Author's Note: During the summer of 2008, Professor Evelynn Hammonds assumed her new role as Dean of Harvard College. While I do not know Dean Hammonds personally, I was affected by her appointment in an unexpected way. After the appointment was announced in Spring 2008, I found myself engaged in an online discussion concerning why President Drew Gilpin Faust (incidentally, Harvard's first female president) chose to appoint Hammonds. In the course of this discussion, someone suggested that the reason might be that Hammonds is a black woman. Below are my responses, edited only for form and to protect the privacy of others involved in the debate.
Evelynn Hammonds teaches both graduate and undergraduate classes in the African and African-American Studies Department and History of Science department. She has a master's degree in physics from MIT, not to mention a Ph.D. in history of science from Harvard. Before coming to Harvard she taught at MIT, she's been a visiting professor at UCLA and Hampshire College, and she has also served as a visiting scholar at the Institute for Advanced Study in Princeton and the Max Planck Institute for the History of Science (Berlin).
And that's only part of her biography.
Most importantly, she's currently the Senior Vice Provost for Faculty Recruitment and Diversity. The decisions she makes directly affect the experience of students at the college - i.e. what kind of professors we interact with every day, and thus the quality of our academic and intellectual experience here...
There are two issues here:
1) The assumption that Professor Hammonds was chosen (either in part or entirely) because she is a black woman
2) The question of whether or not she is qualified to be the Dean of the College
To even joke, before a discussion of the issues, that her appointment was decided by placing her identity as a black women over her credentials is not only "horribly essentializing and very hurtful" but also simply wrong.
Does anyone honestly think for one moment that Harvard's administration would choose someone who was unqualified for the position of Dean of the College? I think not.
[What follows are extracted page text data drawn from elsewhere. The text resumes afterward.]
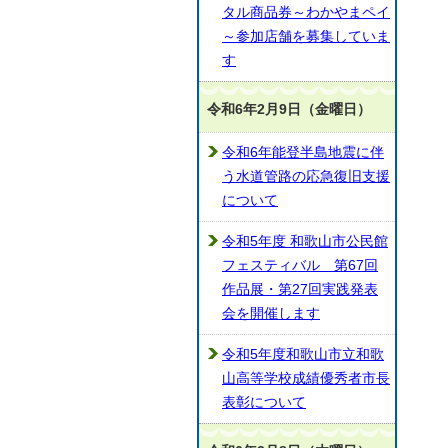
タル商品券～わかやまペイ
～参加店舗を募集していま
す
令和6年2月9日（金曜日）
令和6年能登半島地震に伴
う水道管路の応急復旧支援
について
令和5年度 和歌山市公民館
フェスティバル 第67回
作品展・第27回実践発表
会を開催します
令和5年度和歌山市立和歌
山高等学校成績優秀者市長
表彰について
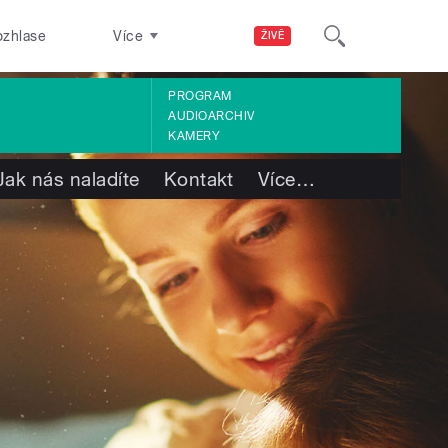
ozhlase
Více
ŽIVĚ
PROGRAM
AUDIOARCHIV
KAMERY
Jak nás naladíte
Kontakt
Více
…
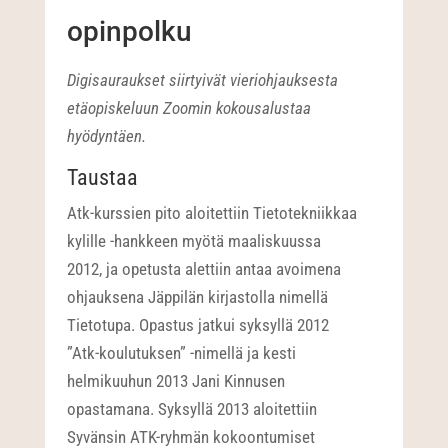
opinpolku
Digisauraukset siirtyivät vieriohjauksesta
etäopiskeluun Zoomin kokousalustaa
hyödyntäen.
Taustaa
Atk-kurssien pito aloitettiin Tietotekniikkaa
kylille -hankkeen myötä maaliskuussa
2012, ja opetusta alettiin antaa avoimena
ohjauksena Jäppilän kirjastolla nimellä
Tietotupa. Opastus jatkui syksyllä 2012
”Atk-koulutuksen” -nimellä ja kesti
helmikuuhun 2013 Jani Kinnusen
opastamana. Syksyllä 2013 aloitettiin
Syvänsin ATK-ryhmän kokoontumiset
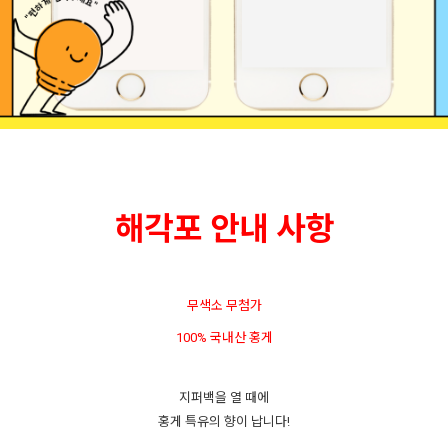
해각포 안내 사항
무색소 무첨가
100% 국내산 홍게
지퍼백을 열 때에
홍게 특유의 향이 납니다!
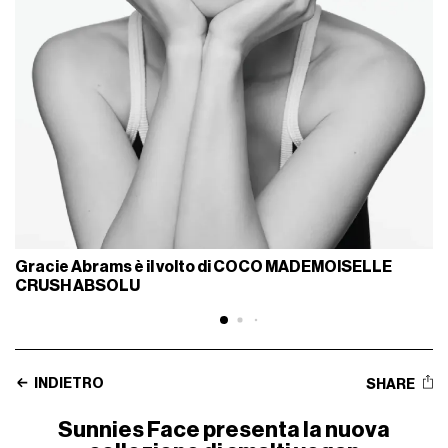
Gracie Abrams è il volto di COCO MADEMOISELLE
CRUSH ABSOLU
INDIETRO
SHARE
Sunnies Face presenta la nuova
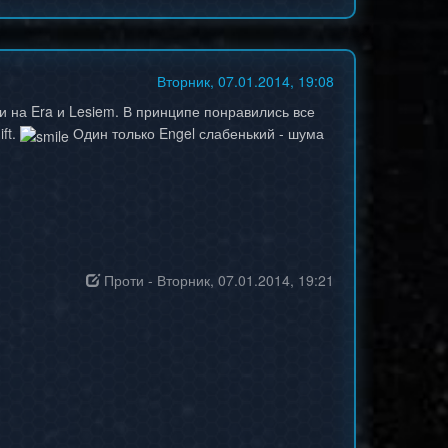
Вторник, 07.01.2014, 19:08
и на Era и Lesiem. В принципе понравились все
ft.
Один только Engel слабенький - шума
Проти
-
Вторник, 07.01.2014, 19:21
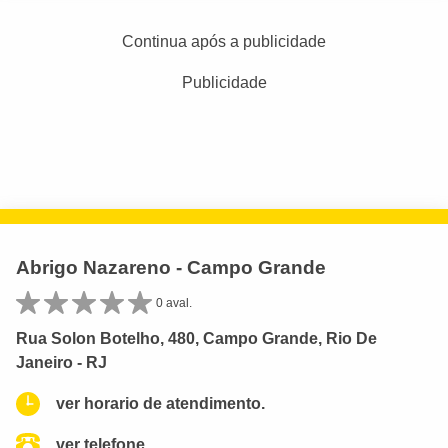
Continua após a publicidade
Publicidade
Abrigo Nazareno - Campo Grande
0 aval.
Rua Solon Botelho, 480, Campo Grande, Rio De
Janeiro - RJ
ver horario de atendimento.
ver telefone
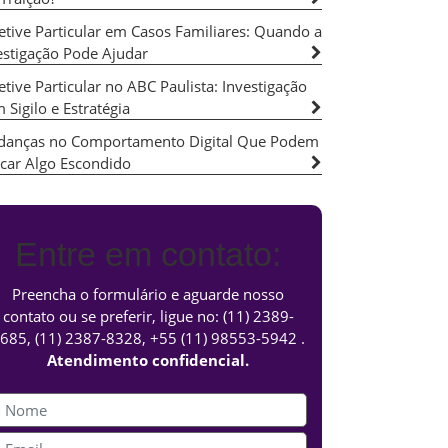
etive Particular em Casos Familiares: Quando a
estigação Pode Ajudar
etive Particular no ABC Paulista: Investigação
 Sigilo e Estratégia
anças no Comportamento Digital Que Podem
icar Algo Escondido
Entre em contato:
Preencha o formulário e aguarde nosso
contato ou se preferir, ligue no:
(11) 2389-
685
,
(11) 2387-8328
,
+55 (11) 98553-5942
.
Atendimento confidencial.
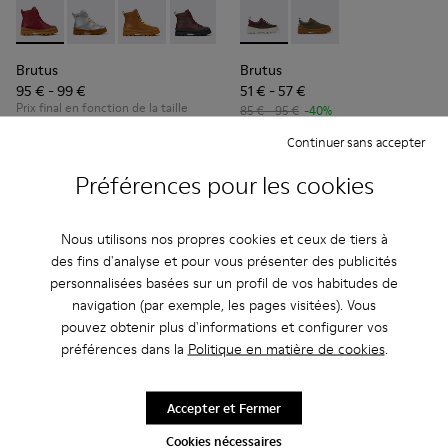
Brutus - K900179-014 - Bottes à lacets en cuir bordeaux
Brutus - K900179-035
Brutus - K900179-032
Brutus - K900179-031 - Bottines en cui
Brutus - K900179-027
Brutus - K800420-006 - Chau
Brutus - K900179-026
Brutus - K800420-00
Brutus - K900179
Brutus - 
Bru
Brutus
Brutus
95 € - 99 €
51 € - 57 €
Prix final en fonction de la taille
85 € - 95 €
-40%
Prix final en fonction de la taille
Continuer sans accepter
Préférences pour les cookies
Ajouter
Ajouter
Nous utilisons nos propres cookies et ceux de tiers à
des fins d'analyse et pour vous présenter des publicités
personnalisées basées sur un profil de vos habitudes de
navigation (par exemple, les pages visitées). Vous
pouvez obtenir plus d'informations et configurer vos
préférences dans la
Politique en matière de cookies
.
Accepter et Fermer
Cookies nécessaires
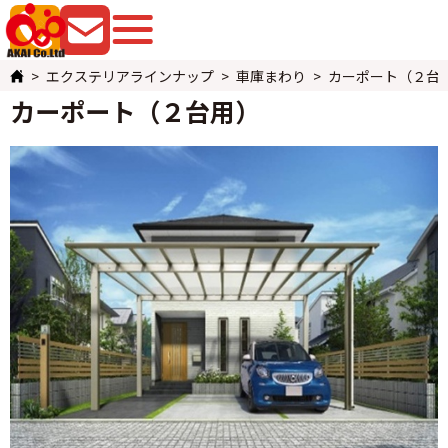
079-225-8080
お問い合わせ
エクステリアラインナップ
車庫まわり
カーポート（２台
カーポート（２台用）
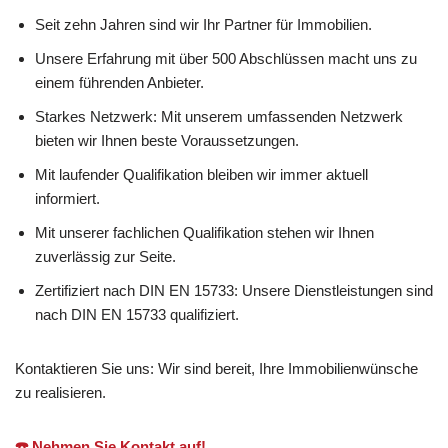
Seit zehn Jahren sind wir Ihr Partner für Immobilien.
Unsere Erfahrung mit über 500 Abschlüssen macht uns zu
einem führenden Anbieter.
Starkes Netzwerk: Mit unserem umfassenden Netzwerk
bieten wir Ihnen beste Voraussetzungen.
Mit laufender Qualifikation bleiben wir immer aktuell
informiert.
Mit unserer fachlichen Qualifikation stehen wir Ihnen
zuverlässig zur Seite.
Zertifiziert nach DIN EN 15733: Unsere Dienstleistungen sind
nach DIN EN 15733 qualifiziert.
Kontaktieren Sie uns: Wir sind bereit, Ihre Immobilienwünsche
zu realisieren.
☎️ Nehmen Sie Kontakt auf!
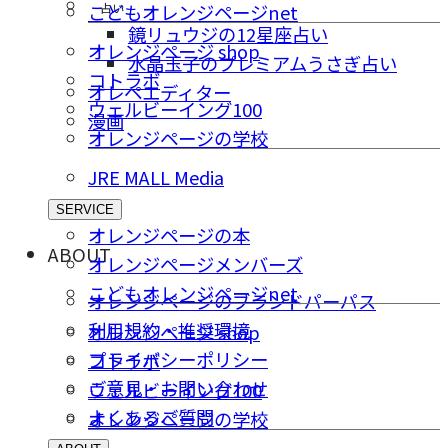
占い
こどもオレンジページnet
鏡リュウジの12星座占い
オレンジページ shop
水晶玉子のプレミアムうさぎ占い
コトラボ
オレペエディター
ウェルビーイング100
漫画
オレンジページの学校
JRE MALL Media
SERVICE
オレンジページの本
ABOUT
オレンジページメンバーズ
こどもオレンジページnet
オレンジページのブランドパーパス
利用規約・推奨環境
オレンジページ shop
プライバシーポリシー
コトラボ
ご意⾒・お問い合わせ
ウェルビーイング100
よくあるご質問
オレンジページの学校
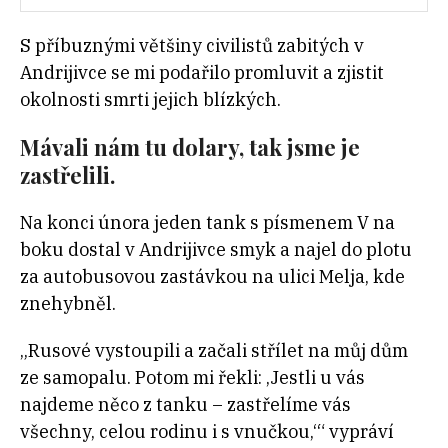
S příbuznými většiny civilistů zabitých v
Andrijivce se mi podařilo promluvit a zjistit
okolnosti smrti jejich blízkých.
Mávali nám tu dolary, tak jsme je
zastřelili.
Na konci února jeden tank s písmenem V na
boku dostal v Andrijivce smyk a najel do plotu
za autobusovou zastávkou na ulici Melja, kde
znehybněl.
„Rusové vystoupili a začali střílet na můj dům
ze samopalu. Potom mi řekli: ‚Jestli u vás
najdeme něco z tanku – zastřelíme vás
všechny, celou rodinu i s vnučkou,‘“ vypráví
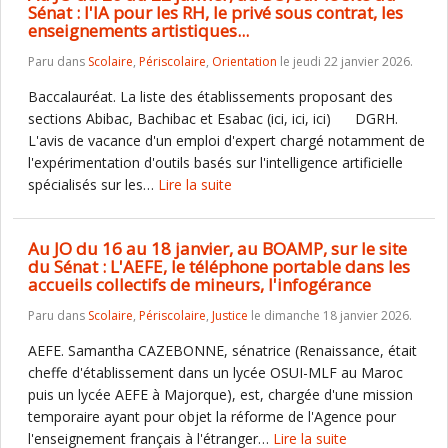
Sénat : l'IA pour les RH, le privé sous contrat, les
enseignements artistiques...
Paru dans
Scolaire
,
Périscolaire
,
Orientation
le jeudi 22 janvier 2026.
Baccalauréat. La liste des établissements proposant des
sections Abibac, Bachibac et Esabac (ici, ici, ici) DGRH.
L'avis de vacance d'un emploi d'expert chargé notamment de
l'expérimentation d'outils basés sur l'intelligence artificielle
spécialisés sur les…
Lire la suite
Au JO du 16 au 18 janvier, au BOAMP, sur le site
du Sénat : L'AEFE, le téléphone portable dans les
accueils collectifs de mineurs, l'infogérance
Paru dans
Scolaire
,
Périscolaire
,
Justice
le dimanche 18 janvier 2026.
AEFE. Samantha CAZEBONNE, sénatrice (Renaissance, était
cheffe d'établissement dans un lycée OSUI-MLF au Maroc
puis un lycée AEFE à Majorque), est, chargée d'une mission
temporaire ayant pour objet la réforme de l'Agence pour
l'enseignement français à l'étranger…
Lire la suite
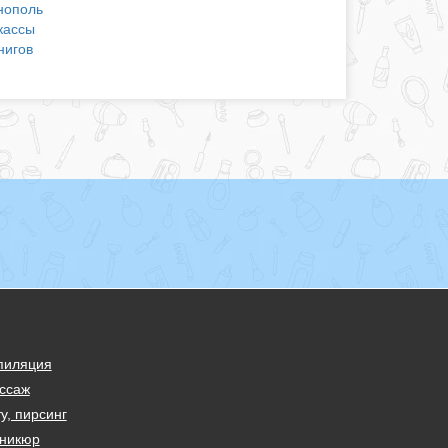
нополь
кассы
нигов
пиляция
ссаж
у, пирсинг
никюр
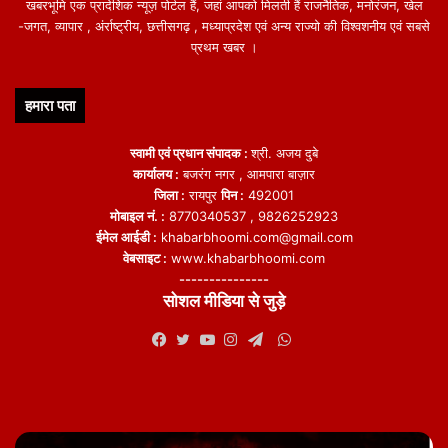
खबरभूमि एक प्रादेशिक न्यूज़ पोर्टल हैं, जहां आपको मिलती हैं राजनैतिक, मनोरंजन, खेल
-जगत, व्यापार , अंर्राष्ट्रीय, छत्तीसगढ़ , मध्याप्रदेश एवं अन्य राज्यो की विश्वशनीय एवं सबसे
प्रथम खबर ।
हमारा पता
स्वामी एवं प्रधान संपादक :
श्री. अजय दुबे
कार्यालय :
बजरंग नगर , आमपारा बाज़ार
जिला :
रायपुर
पिन :
492001
मोबाइल नं. :
8770340537 , 9826252923
ईमेल आईडी :
khabarbhoomi.com@gmail.com
वेबसाइट :
www.khabarbhoomi.com
---------------
सोशल मीडिया से जुड़े
WhatsApp
Facebook
Twitter
YouTube
Instagram
Telegram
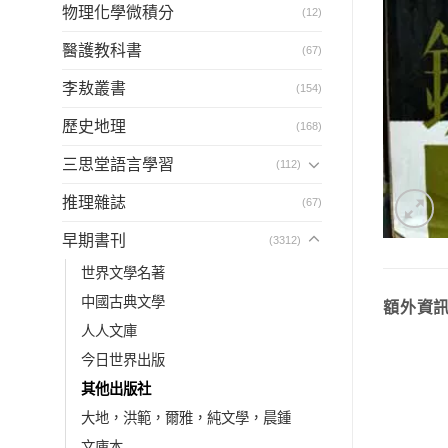
物理化學微積分
(12)
醫護教科書
(67)
李敖叢書
(154)
歷史地理
(168)
三思堂語言學習
(112)
推理雜誌
(67)
早期書刊
(3312)
世界文學名著
中國古典文學
額外資
人人文庫
今日世界出版
其他出版社
大地，洪範，爾雅，純文學，晨鍾
文庫本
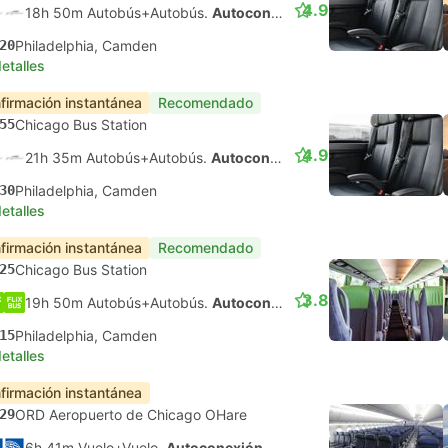
4.9
18h 50m Autobús+Autobús.
Autoconexión
20
Philadelphia, Camden
etalles
firmación instantánea
Recomendado
55
Chicago Bus Station
4.9
21h 35m Autobús+Autobús.
Autoconexión
30
Philadelphia, Camden
etalles
firmación instantánea
Recomendado
25
Chicago Bus Station
3.8
19h 50m Autobús+Autobús.
Autoconexión
15
Philadelphia, Camden
etalles
firmación instantánea
29
ORD Aeropuerto de Chicago OHare
6h 41m Vuelo+Vuelo.
Autoconexión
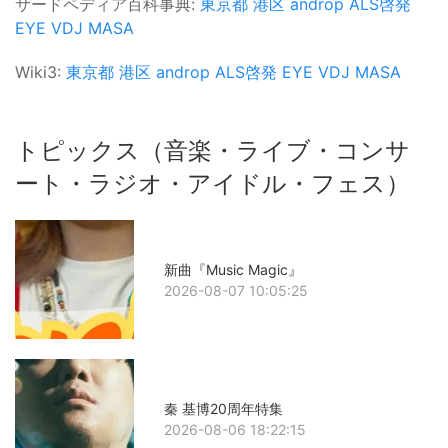
サードペディア百科事典:
東京都
港区
androp
ALS啓発
EYE VDJ MASA
Wiki3:
東京都
港区
androp
ALS啓発
EYE VDJ MASA
トピックス（音楽・ライブ・コンサ
ート・ラジオ・アイドル・フェス）
新曲『Music Magic』
2026-08-07 10:05:25
秦 基博20周年特集
2026-08-06 18:22:15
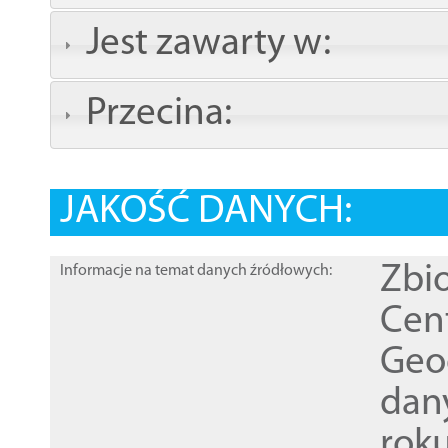
Jest zawarty w:
Przecina:
JAKOŚĆ DANYCH:
Zbi
Informacje na temat danych źródłowych:
Cen
Geod
dan
rok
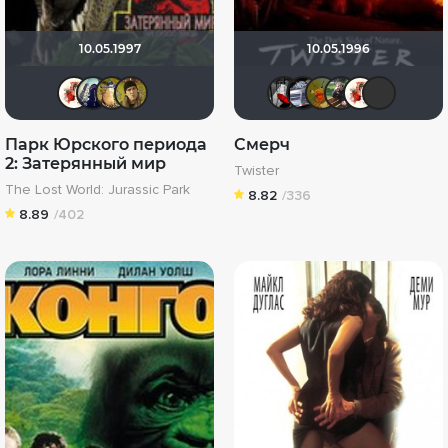
10.05.1997
10.05.1996
Виктория555
umka27
Борька
electroHuk
Мышь Бел
iv.msk
now y
Ол
Парк Юрского периода
Смерч
2: Затерянный мир
Twister
The Lost World: Jurassic Park
8.82
/336
8.89
/402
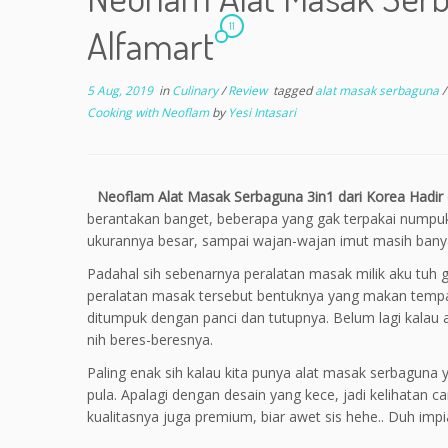
11
Alfamart
5 Aug, 2019
in
Culinary
/
Review
tagged
alat masak serbaguna
Cooking with Neoflam
by
Yesi Intasari
Neoflam Alat Masak Serbaguna 3in1 dari Korea Hadir 
berantakan banget, beberapa yang gak terpakai numpuk 
ukurannya besar, sampai wajan-wajan imut masih banya
Padahal sih sebenarnya peralatan masak milik aku tuh
peralatan masak tersebut bentuknya yang makan tempat
ditumpuk dengan panci dan tutupnya. Belum lagi kalau
nih beres-beresnya.
Paling enak sih kalau kita punya alat masak serbaguna 
pula. Apalagi dengan desain yang kece, jadi kelihatan c
kualitasnya juga premium, biar awet sis hehe.. Duh imp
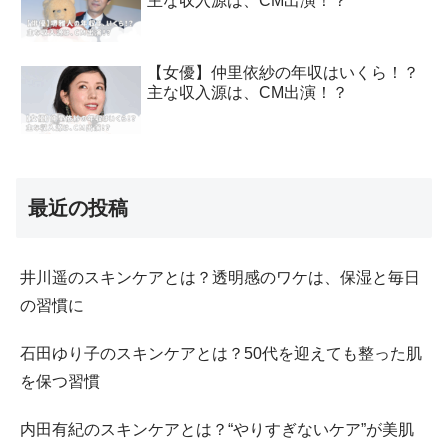
主な収入源は、CM出演！？
【女優】仲里依紗の年収はいくら！？
主な収入源は、CM出演！？
最近の投稿
井川遥のスキンケアとは？透明感のワケは、保湿と毎日
の習慣に
石田ゆり子のスキンケアとは？50代を迎えても整った肌
を保つ習慣
内田有紀のスキンケアとは？“やりすぎないケア”が美肌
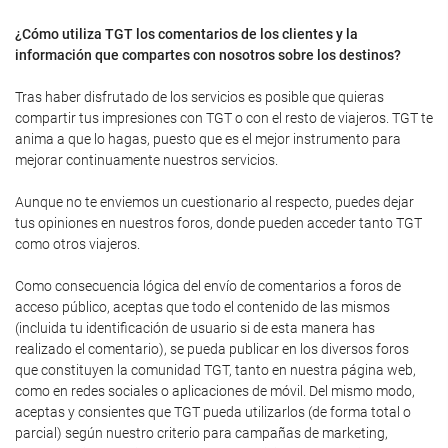
¿Cómo utiliza TGT los comentarios de los clientes y la
información que compartes con nosotros sobre los destinos?
Tras haber disfrutado de los servicios es posible que quieras
compartir tus impresiones con TGT o con el resto de viajeros. TGT te
anima a que lo hagas, puesto que es el mejor instrumento para
mejorar continuamente nuestros servicios.
Aunque no te enviemos un cuestionario al respecto, puedes dejar
tus opiniones en nuestros foros, donde pueden acceder tanto TGT
como otros viajeros.
Como consecuencia lógica del envío de comentarios a foros de
acceso público, aceptas que todo el contenido de las mismos
(incluida tu identificación de usuario si de esta manera has
realizado el comentario), se pueda publicar en los diversos foros
que constituyen la comunidad TGT, tanto en nuestra página web,
como en redes sociales o aplicaciones de móvil. Del mismo modo,
aceptas y consientes que TGT pueda utilizarlos (de forma total o
parcial) según nuestro criterio para campañas de marketing,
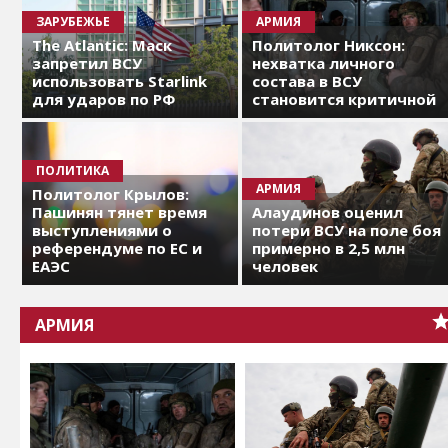
ЗАРУБЕЖЬЕ
АРМИЯ
The Atlantic: Маск
Политолог Никсон:
запретил ВСУ
нехватка личного
использовать Starlink
состава в ВСУ
для ударов по РФ
становится критичной
ПОЛИТИКА
АРМИЯ
Политолог Крылов:
Пашинян тянет время
Алаудинов оценил
выступлениями о
потери ВСУ на поле боя
референдуме по ЕС и
примерно в 2,5 млн
ЕАЭС
человек
АРМИЯ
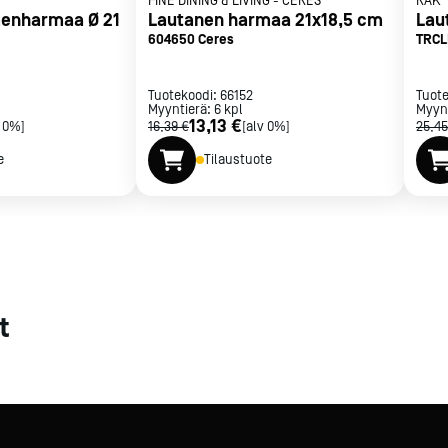
FINE DINING & LIVING
-
CERES
RAK
enharmaa Ø 21
Lautanen harmaa 21x18,5 cm
Lau
met
604650 Ceres
TRCL
t
Tuotekoodi:
66152
Tuot
Myyntierä:
6
kpl
Myyn
13,13 €
v 0%]
16,39 €
[alv 0%]
25,45
e
Tilaustuote
rje
Liity Vip-asiakkaaksi
t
They did not just look around, say "There's a black female professor," and appoint a newbie with no administrative credentials to speak of.
Her identity could not possibly have been the primary reason for her appointment or even a major reason for her appointment. The primary reason for her appointment was her position as a senior faculty member who has also served in an administrative capacity in the administration. And to argue that her race and gender "make up" for something she lacks is to imply her inferiority and her inability to get such positions without being a black woman.
I can't answer for her being more or less qualified than other candidates, but I do believe that qualifications and identity aside, administrators are chosen based on their perceived ability to carry out the job at hand. Sometimes that perception is based on a resume of experience. Sometimes that perception is based on a candidate's effectiveness in one position her or she has held. Sometimes that perception is based on working closely with the candidate in question. And sometimes that perception is based on examples of the candidate's good judgment.
We can't know why she was chosen. We can only speculate. To speculate that race and gender were among the main reasons cheapens Professor Hammonds' other personal qualities and experiences which make her suited to be Dean of the College.